À ma grande contrariété, j'appris que Mousa khan était allé pour la nuit à Astrabad. Je mis à profit le jour de l'attente que je dus passer là pour visiter les ruines d'une ville nommée aujourd'hui Kizil-Alan. Il y a aussi des monticules, dispersés le long de la vallée du Gurgan, qui ont intrigué les voyageurs. Quelques-uns y ont vu des séries de postes à signaux. Il est plus simple de supposer que ce sont des ruines de villages ou de villes. Nous n'en pouvons dire plus, avant qu'on ait fait des fouilles systématiques. Alors une riche moisson récompensera les explorateurs de l'ancienne Hyrcanie.

Dès son arrivée, Mousa khan me fit savoir par Yousouf qu'il ne pouvait prendre sur lui de me laisser passer à travers le pays turkoman. J'étais certain d'être tué ou volé, et lui en serait tenu comme responsable par le Gouvernement persan. J'eus beaucoup de peine à le faire revenir sur sa décision; enfin, au bout de trois jours, il céda sur la menace que sa réputation d'autorité en souffrirait en Europe, et consentit à me faire escorter jusqu'à l'Atrek par trois de ses parents, qui organiseraient mon voyage plus loin.

Je me séparai ainsi de mon hôte au passage du Gurgan, et nous prîmes au nord, à travers le steppe neigeux. D'abord il était tout à fait plat, mais en approchant de l'Atrek, nous passâmes une chaîne de collines basses, connues sous le nom de Kara-Tapa, les «Collines-Noires». Le soir, au milieu d'une tempête de neige, nous atteignîmes à Tengli un camp d'Atabaï, où nous couchâmes. La tribu des Atabaï compte environ deux mille familles en Perse et mille en Russie. Nous continuâmes ensuite à longer l'Atrek, guidés, pendant quelques étapes, par un mullah turkoman, Hak Nafas, qui se trouva fort peu sur. J'appris de Yousouf qu'il était un bandit réclamé à la fois par Astrabad et par Boujnourd. C'était beaucoup pour un seul homme.

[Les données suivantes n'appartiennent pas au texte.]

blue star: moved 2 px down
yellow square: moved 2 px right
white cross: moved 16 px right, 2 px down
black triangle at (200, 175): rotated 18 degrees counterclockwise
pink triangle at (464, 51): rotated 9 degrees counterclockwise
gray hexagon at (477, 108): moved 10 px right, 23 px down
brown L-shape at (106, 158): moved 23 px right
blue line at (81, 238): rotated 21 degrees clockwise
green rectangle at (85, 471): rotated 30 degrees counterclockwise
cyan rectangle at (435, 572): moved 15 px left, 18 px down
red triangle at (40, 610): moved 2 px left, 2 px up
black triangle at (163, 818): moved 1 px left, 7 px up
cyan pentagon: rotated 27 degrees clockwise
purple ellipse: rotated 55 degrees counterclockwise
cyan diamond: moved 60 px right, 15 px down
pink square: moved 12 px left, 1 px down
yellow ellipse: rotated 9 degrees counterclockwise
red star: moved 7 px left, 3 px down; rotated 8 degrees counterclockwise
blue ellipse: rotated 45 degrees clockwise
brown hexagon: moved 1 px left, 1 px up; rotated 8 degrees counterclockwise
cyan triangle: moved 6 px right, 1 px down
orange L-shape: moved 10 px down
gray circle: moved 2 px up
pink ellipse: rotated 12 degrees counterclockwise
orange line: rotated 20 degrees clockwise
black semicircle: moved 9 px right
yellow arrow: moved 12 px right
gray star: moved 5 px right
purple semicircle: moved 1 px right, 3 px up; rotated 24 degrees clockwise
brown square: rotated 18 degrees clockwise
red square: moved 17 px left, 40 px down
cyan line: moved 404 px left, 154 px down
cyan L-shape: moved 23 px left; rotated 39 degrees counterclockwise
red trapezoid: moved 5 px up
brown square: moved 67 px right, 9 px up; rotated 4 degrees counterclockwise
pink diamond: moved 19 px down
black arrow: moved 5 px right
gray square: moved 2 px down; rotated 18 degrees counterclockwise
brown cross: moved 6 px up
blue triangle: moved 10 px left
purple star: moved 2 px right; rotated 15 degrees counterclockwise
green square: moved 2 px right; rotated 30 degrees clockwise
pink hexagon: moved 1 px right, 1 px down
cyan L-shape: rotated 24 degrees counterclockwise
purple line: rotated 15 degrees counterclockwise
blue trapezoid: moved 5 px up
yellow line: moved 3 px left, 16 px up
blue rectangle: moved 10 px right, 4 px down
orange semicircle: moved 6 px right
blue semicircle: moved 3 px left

Un peu avant de nous quitter, il avait eu à mi-voix une conférence avec quelques hommes de notre escorte. Le soir de ce jour, ayant franchi la rivière, nous campâmes auprès d'un groupe de cinq tentes. On ne nous invita pas, comme d'ordinaire, à entrer dans les alachouk, et nous devinâmes sans peine que quelque chose se préparait contre nous. Je barricadai donc ma tente et je veillai, ce qui me fut facile, étant tourmenté par un violent mal de dents. Vers minuit, les Turkomans se mirent à ramper vers nos tentes avec leurs carabines; quand ils furent à cinquante mètres, Yousouf alla très poliment s'enquérir de leur santé. Sur quoi, sans dire un mot, ils disparurent. Nous chargeâmes nos mules avant le lever du soleil, et Yousouf, qui montra pendant tout ce temps là une crânerie splendide, harangua nos voleurs in partibus, en leur reprochant leur violation des lois de l'hospitalité et les menaçant de toutes sortes de châtiments. Finalement, ils disparurent et nous laissèrent en paix. Le même jour, nous faillîmes être attaqués par nos guides de l'avant-veille, qui nous suivaient sur l'autre rive de l'Atrek. Mais ils se retirèrent, persuadés que le Sahib devait avoir de puissants protecteurs, et que, sans cela, il ne se serait jamais hasardé dans ce pays.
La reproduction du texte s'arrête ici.